Big thanks to everyone who commented so far, I wasn't able to reply to everyone (busy trying to fix the issue!) but grateful for everyone's insights.

I ended up figuring out a fix but it's a little embarrassing... Optimizing certain parts of socket.io helped a little (eg installing bufferutil: https://www.npmjs.com/package/bufferutil), but the biggest performance gain I found was actually going from 2 node.js containers on a single server to just 1! To be exact I was able to go from ~500 concurrent players on a single server to ~3000+. I feel silly because had I been load-testing with 1 container from the start, I would've clearly seen the performance loss when scaling up to 2 containers. Instead I went on a wild goose chase trying to fix things that had nothing to do with the real issue[0].

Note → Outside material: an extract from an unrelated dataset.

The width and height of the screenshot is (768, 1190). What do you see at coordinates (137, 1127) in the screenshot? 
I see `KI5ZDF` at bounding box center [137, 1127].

In the end it seems like the bottleneck was indeed happening at the NIC/OS layer rather than the application layer. Apparently the NIC/OS prefers to deal with a single process screaming `n` packets at it rather than `x` processes screaming `n/x` packets. In fact it seems like the bigger `x` is, the worse performance degrades. Perhaps something to do with context switching, but I'm not 100% sure. Unfortunately given my lacking infra/networking knowledge this wasn't intuitive to me at all - it didn't occur to me that scaling down could actually improve performance!

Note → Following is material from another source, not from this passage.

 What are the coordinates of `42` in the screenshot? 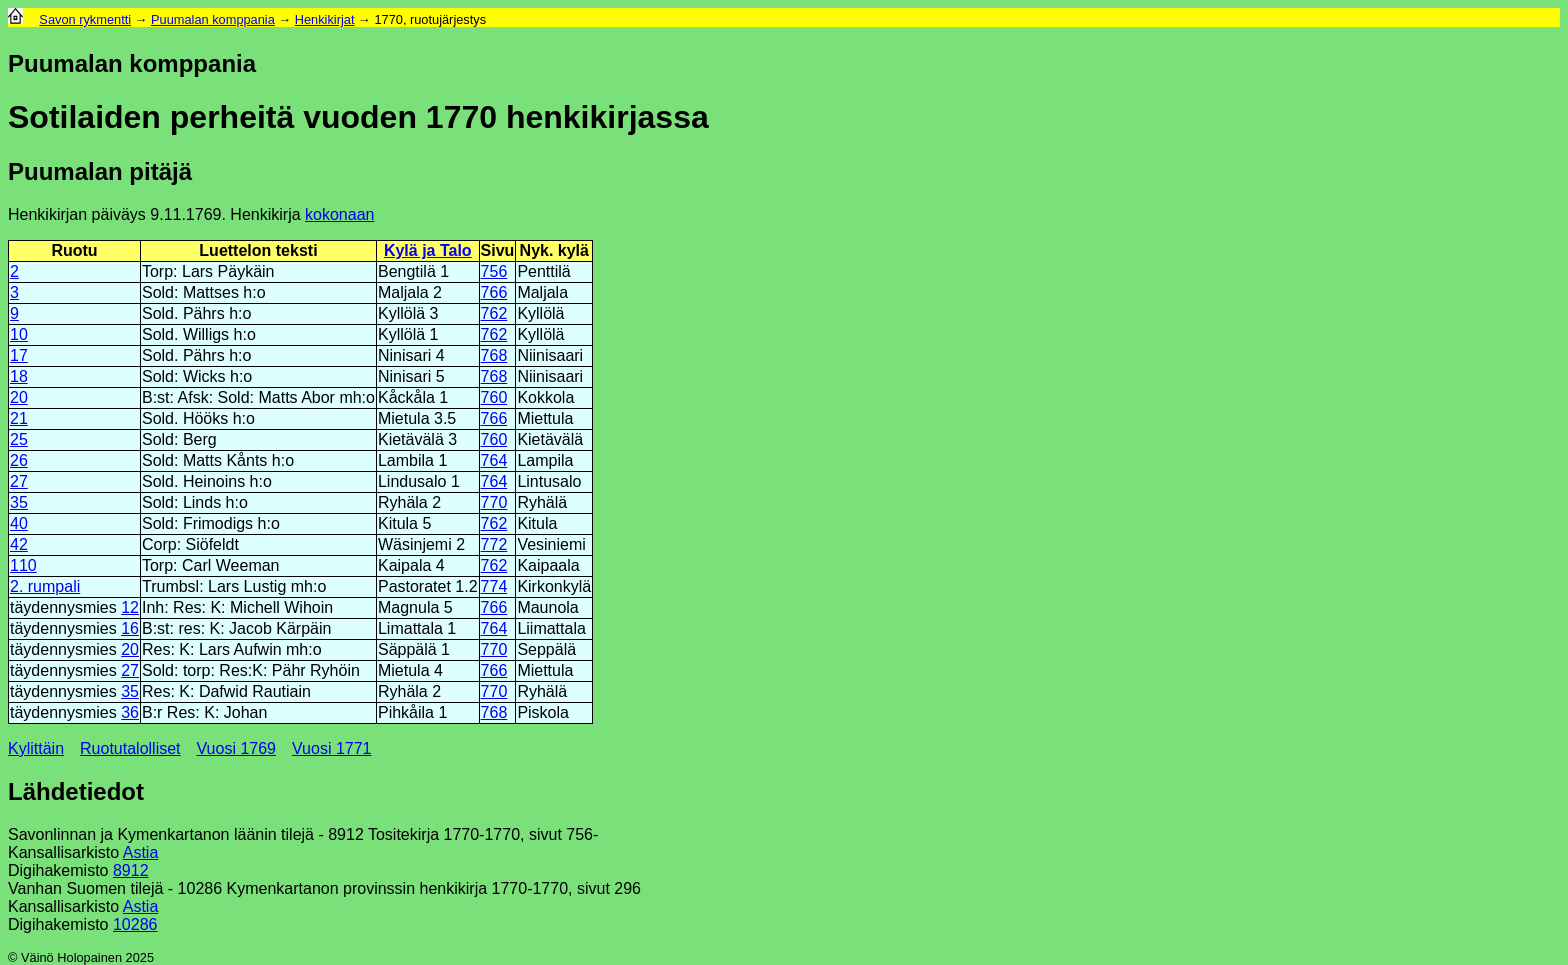 It's located at (19, 544).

Overall a frustrating but educational experience. Again, thanks to everyone who helped along the way!

TLDR: premature optimization is the root of all evil

[0] Admittedly AI let me down pretty bad here. So far I've found AI to be an incredible learning and scaffolding tool, but most of my LLM experiences have been in domains I feel comfortable in. This time around though, it was pretty sobering to realize that I had been effectively punked by AI multiple times over. The hallucination trap is very real when working in domains outside your comfort zone, and I think I would've been able to debug more effectively had I relied more on hard metrics.